The City of Vancouver leads the way in premiering the lane-way housing bylaw. It's taken a while for this to really catch on, but the possibilities the bylaw presents are no- brainers. The lane-way home can house your parents, it can house your adult kids, it can provide positive cash flow as a rental, or you can move in the newly renovated space and rent the old house.
At under $300,000 all in, for many one and 3 bedroom apartments downtown Vancouver models, it provides way more flexibility than an investment condo. But how does this help someone that doesn't have a property to put it on? How can this help you get noticed in the housing market?
When you buy a home with a spouse, you generally hold a title as "joint tenants.” This means the right of survivor ship goes from one name on title to the other. So, if a wife is hit by a bus, her husband gets the house etc. But there are other ways to place your name on title.
Take a home on the West side for instance. Assume there is a cute three story house on a decent lot, in an area you like, but its $1.6 million. You have been approved to go shopping for a house for under $700 thousand. You grab some close friends to join you in taking a second look at the house.
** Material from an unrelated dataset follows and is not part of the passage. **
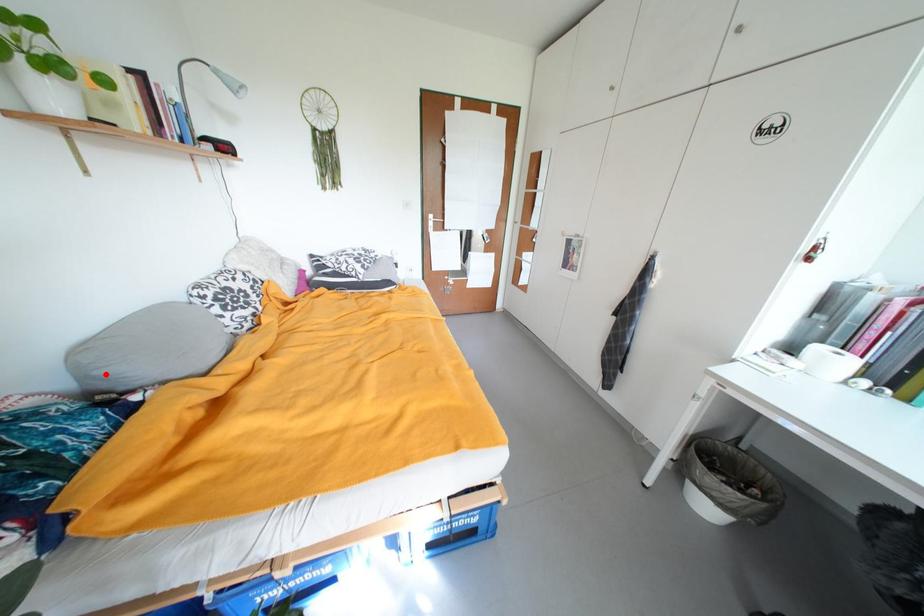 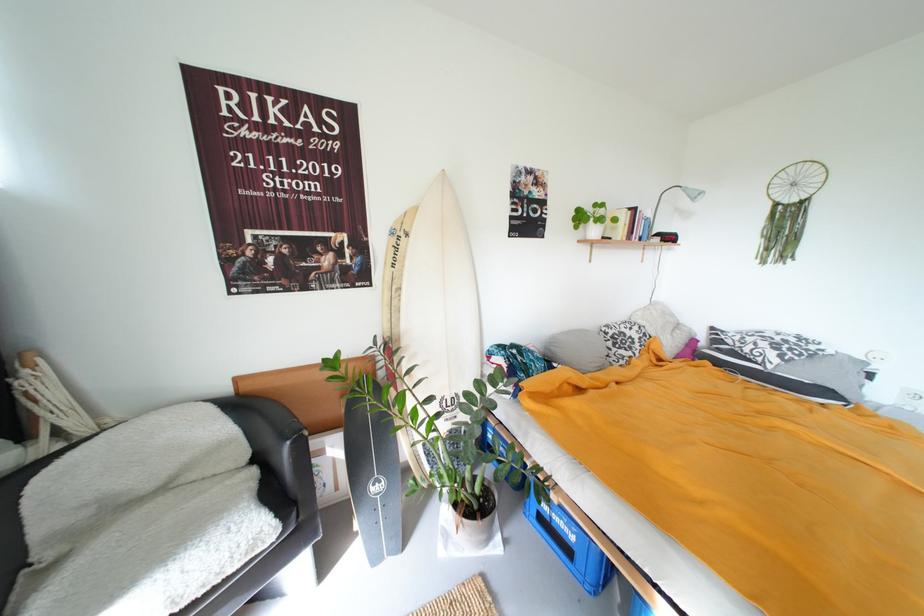 The point at the highlighted location is marked in the first image. Where is the corresponding point in the second image?

(560, 350)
Together, you agree the house has a fabulous walkout basement suite but it could use some updating. Your landscaper friend says he loves the space and the third friend points out that they would rather live in a detached lane way then suite or condo rentals Vancouver.
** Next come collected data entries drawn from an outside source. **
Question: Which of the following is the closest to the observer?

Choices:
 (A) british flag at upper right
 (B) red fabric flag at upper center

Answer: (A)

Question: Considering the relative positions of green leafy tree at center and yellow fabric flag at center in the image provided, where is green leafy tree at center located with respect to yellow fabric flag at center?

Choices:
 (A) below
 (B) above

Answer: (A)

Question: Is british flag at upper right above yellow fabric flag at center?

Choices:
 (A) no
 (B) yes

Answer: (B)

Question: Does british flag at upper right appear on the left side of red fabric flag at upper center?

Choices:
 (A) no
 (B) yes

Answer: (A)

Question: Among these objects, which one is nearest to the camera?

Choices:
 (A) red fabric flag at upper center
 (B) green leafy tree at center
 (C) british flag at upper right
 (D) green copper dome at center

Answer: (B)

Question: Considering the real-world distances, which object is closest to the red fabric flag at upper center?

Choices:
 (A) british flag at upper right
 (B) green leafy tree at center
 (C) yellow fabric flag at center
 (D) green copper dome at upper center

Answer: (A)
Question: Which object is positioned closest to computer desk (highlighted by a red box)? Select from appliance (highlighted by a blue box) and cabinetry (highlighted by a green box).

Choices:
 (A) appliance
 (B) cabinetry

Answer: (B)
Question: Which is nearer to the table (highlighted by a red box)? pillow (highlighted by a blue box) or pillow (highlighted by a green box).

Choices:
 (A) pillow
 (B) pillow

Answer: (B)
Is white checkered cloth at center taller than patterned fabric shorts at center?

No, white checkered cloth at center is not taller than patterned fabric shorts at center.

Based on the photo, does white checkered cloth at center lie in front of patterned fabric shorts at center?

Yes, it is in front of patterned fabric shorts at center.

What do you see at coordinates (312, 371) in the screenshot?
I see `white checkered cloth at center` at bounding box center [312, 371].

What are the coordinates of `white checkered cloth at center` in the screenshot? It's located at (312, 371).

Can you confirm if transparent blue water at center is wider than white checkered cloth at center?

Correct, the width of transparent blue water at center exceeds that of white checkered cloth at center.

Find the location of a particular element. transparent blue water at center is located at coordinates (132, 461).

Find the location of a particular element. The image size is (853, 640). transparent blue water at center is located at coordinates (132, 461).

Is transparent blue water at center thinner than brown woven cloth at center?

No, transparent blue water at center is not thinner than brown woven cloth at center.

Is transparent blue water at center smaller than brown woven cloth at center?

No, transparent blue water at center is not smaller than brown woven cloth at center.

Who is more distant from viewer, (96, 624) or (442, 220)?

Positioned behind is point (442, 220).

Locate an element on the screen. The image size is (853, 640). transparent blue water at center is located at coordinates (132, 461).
Now we do the math. You write a contract with your two friends where you agree to divide the home. If one person takes main space of the home, the other takes a suite, the third can take the lane way. The three of you buy this home for $1.6 million (or less if you have a good negotiator). You call a company like Small works studio or Lane way Housing Inc., to pick a preapproved design -spend under $300,000 and you will have a home ready for move-in day within 16 weeks. You throw $60,000 into making that basement gorgeous. Add in a little extra for closing costs.
You are now at about $675,000 each. The price could probably be divided by square footage, or by some reasonable three way split that reflected the different units, but I split it equally just to make the point here. You have now created your own co-ownership or shared equity arrangement. Make sure you have a contract/ agreement in writing in place. A co-ownership agreement can be very detailed and typically includes each co-ownerships’ interest in the property, as in percentage 25/25/50; and what each co-owner will pay for the Property Transfer Tax, property taxes, property insurance, water and sewer fees, repairs, improvements, maintenance and legal fees.
For most people, this is better than commuting to the suburbs, and it is better for our environment to keep people living where they work and need to be.